Page-level text extractions
○ ○ ○ ○

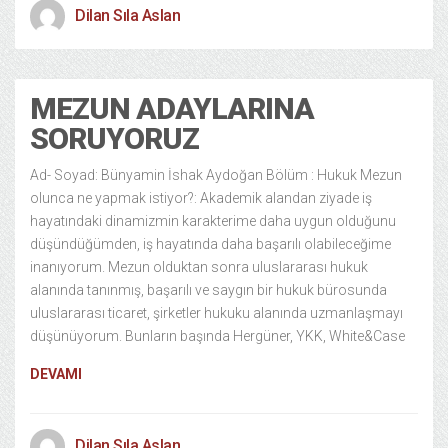
Dilan Sıla Aslan
MEZUN ADAYLARINA
SORUYORUZ
Ad- Soyad: Bünyamin İshak Aydoğan Bölüm : Hukuk Mezun
olunca ne yapmak istiyor?: Akademik alandan ziyade iş
hayatındaki dinamizmin karakterime daha uygun olduğunu
düşündüğümden, iş hayatında daha başarılı olabileceğime
inanıyorum. Mezun olduktan sonra uluslararası hukuk
alanında tanınmış, başarılı ve saygın bir hukuk bürosunda
uluslararası ticaret, şirketler hukuku alanında uzmanlaşmayı
düşünüyorum. Bunların başında Hergüner, YKK, White&Case
DEVAMI
Dilan Sıla Aslan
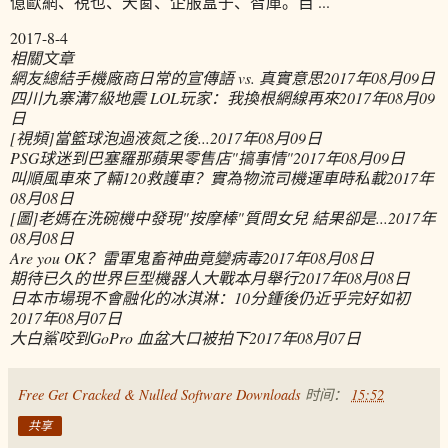
億歐網、視也、天窗、企服盒子、智庫。自 ...
2017-8-4
相關文章
網友總結手機廠商日常的宣傳語 vs. 真實意思
2017年08月09日
四川九寨溝7級地震 LOL玩家：我換根網線再來
2017年08月09
日
[視頻]當籃球泡過液氮之後...
2017年08月09日
PSG球迷到巴塞羅那蘋果零售店"搞事情"
2017年08月09日
叫順風車來了輛120救護車？實為物流司機運車時私載
2017年
08月08日
[圖]老媽在洗碗機中發現"按摩棒"質問女兒 結果卻是...
2017年
08月08日
Are you OK？雷軍鬼畜神曲竟變病毒
2017年08月08日
期待已久的世界巨型機器人大戰本月舉行
2017年08月08日
日本市場現不會融化的冰淇淋：10分鍾後仍近乎完好如初
2017年08月07日
大白鯊咬到GoPro 血盆大口被拍下
2017年08月07日
Free Get Cracked & Nulled Software Downloads
时间：
15:52
共享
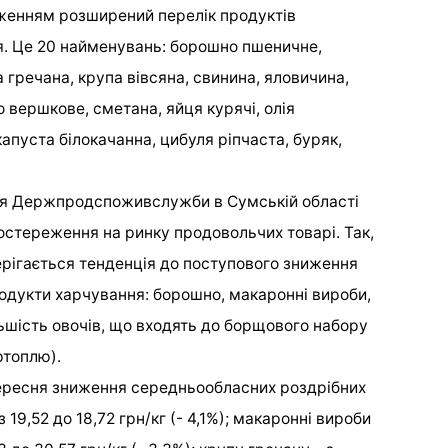
женням розширений перелік продуктів
я. Це 20 найменувань: борошно пшеничне,
а гречана, крупа вівсяна, свинина, яловичина,
о вершкове, сметана, яйця курячі, олія
апуста білокачанна, цибуля ріпчаста, буряк,
ня Держпродспоживслужби в Сумській області
стереження на ринку продовольчих товарі. Так,
рігається тенденція до поступового зниження
родукти харчування: борошно, макаронні вироби,
льшість овочів, що входять до борщового набору
ртоплю).
ересня зниження середньообласних роздрібних
 19,52 до 18,72 грн/кг (- 4,1%); макаронні вироби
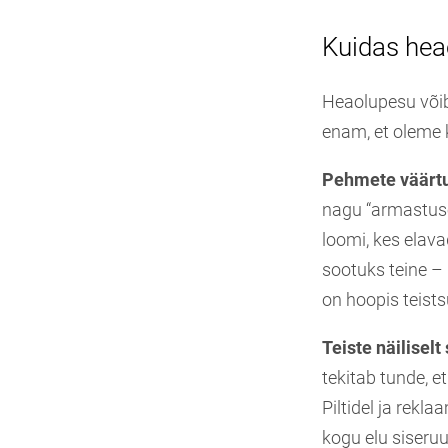
Kuidas hea
Heaolupesu võib
enam, et oleme k
Pehmete väärtu
nagu “armastuse
loomi, kes elava
sootuks teine – 
on hoopis teistsu
Teiste näilisel
tekitab tunde, e
Piltidel ja rekl
kogu elu siseru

○ ○ ○ ○

Exercise instructions: Check every line of the entries above, and copy those that carry the string "зниження".

Finished task:
рігається тенденція до поступового зниження
ересня зниження середньообласних роздрібних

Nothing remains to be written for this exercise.